# Text Analytics / Natural Language Processing
Using text-based data like comments from employee listening surveys, performance review write-ups, development goals, and many other data sources in the HR world are often underutilized, or not utilized at all.  If an HR function is utilizing the text-based data today, many are having their employees go through the comments and manually coding them.  This is extremely time consuming for larger companies and introduces human bias into the analysis from the start.  In this chapter, I’ll walk through the techniques you can use to turn your text-based data into data you can use for analysis or predictive modeling.

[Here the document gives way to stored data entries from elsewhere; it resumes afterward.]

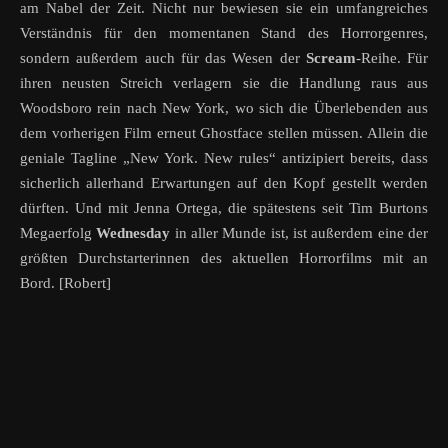
am Nabel der Zeit. Nicht nur bewiesen sie ein umfangreiches
Verständnis für den momentanen Stand des Horrorgenres,
sondern außerdem auch für das Wesen der
Scream
-Reihe. Für
ihren neusten Streich verlagern sie die Handlung raus aus
Woodsboro rein nach New York, wo sich die Überlebenden aus
dem vorherigen Film erneut Ghostface stellen müssen. Allein die
geniale Tagline „New York. New rules“ antizipiert bereits, dass
sicherlich allerhand Erwartungen auf den Kopf gestellt werden
dürften. Und mit Jenna Ortega, die spätestens seit Tim Burtons
Megaerfolg
Wednesday
in aller Munde ist, ist außerdem eine der
größten Durchstarterinnen des aktuellen Horrorfilms mit an
Bord. [Robert]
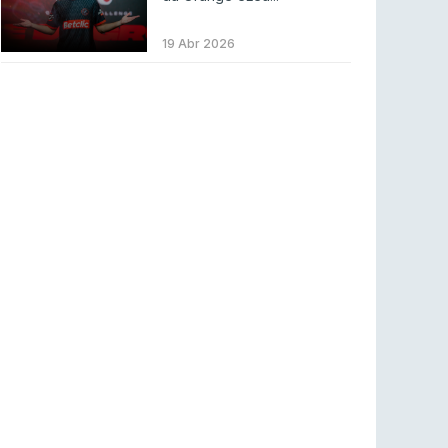
Betclic renova parceria com a RTP Arena para
a época 2026/27
19 Abr 2026
RTP ARENA
23 jul 2026
BLAST Bounty S2 na RTP Arena: Regressa o
melhor Counter-Strike
COUNTER-STRIKE
18 jul 2026
Wuant assina “The One”: O novo hino oficial
da LPLOL
LEAGUE OF LEGENDS
16 jul 2026
Roman Imperium Cup VIII abre inscrições com
SAW e Luminosity na lista
COUNTER-STRIKE
16 jul 2026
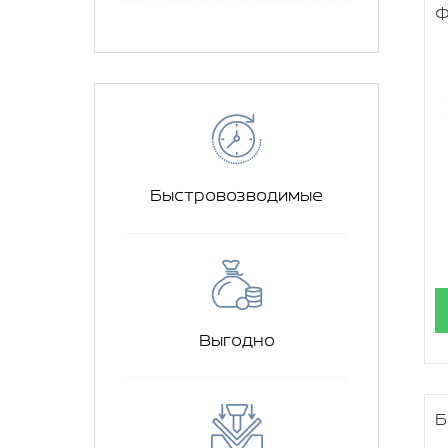
ф
Быстровозводимые
Выгодно
Б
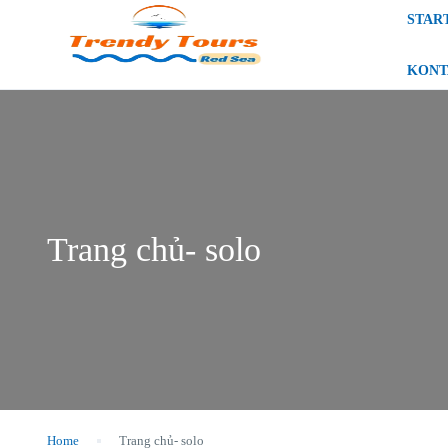
STAR
KONT
Trang chủ- solo
Home
Trang chủ- solo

I’ll start with commenting on what the various names for text analytics are.  In the data science world, it is referenced to as Natural Language Processing (NLP).  In more traditional contexts it is referred to as text mining.  For the purposes of this chapter, I’ll refer to it as NLP as the term is easier to reference 😊

When hearing about NLP, many people think it is this extremely complex topic that has to either be vended out (companies that offer this service will certainly tell you that) or done by data scientists.  In the HR space, this is particularly true given the lack of advanced analytics skillsets that organization has traditionally had.  I’m here to tell you actually executing the basics of NLP are incredibly easy!  So easy it’s a bit scary how little you actually would need to understand what is occurring on the backend to use it.  At its core, a basic NLP approach is to take a word or string of words from your text-based data and turn them into columns.  While there are nuances that need to be considered, requiring some knowledge of what the algorithm is doing, much of the complexity is abstracted away by the algorithm.  If you're looking for your faith to be restored in humanity, the people who own and contribute to open source projects like sklearn are a good place to start.  The hard work people put into these open source projects makes the lives of people trying to utilize concepts like NLP significantly easier.

#### About the data for this chapter
Luckily there are a few HR specific text-based data sources online to pick from for this chapter.  While I was able to get away with generating a dataset for the turnover prediction model chapter, I wouldn’t have been able to do the same for a text-based dataset.  While an employee engagement survey would have been the ideal type of text-based dataset, [Kaggle has a dataset containing job posting information]( https://www.kaggle.com/shivamb/real-or-fake-fake-jobposting-prediction).  While you may not have a direct use case in your role pertaining to job postings, this dataset will provide use an HR focused example to run the NLP techniques on.

#### Objective with this data
The use case for this chapter will be to categorize the various job postings into similar postings using a topic model.

#### Outline of chapter
1. We’ll briefly discuss when you need to clean your data beforehand and when you can simply let the algorithm take care of it.

2. Vectorizing our data, or splitting our data into the various columns.  This is the “core” of the NLP process we will utilize.  This section has the most parameter exploration, as the vectorization process is where we have the most options to adjust our process.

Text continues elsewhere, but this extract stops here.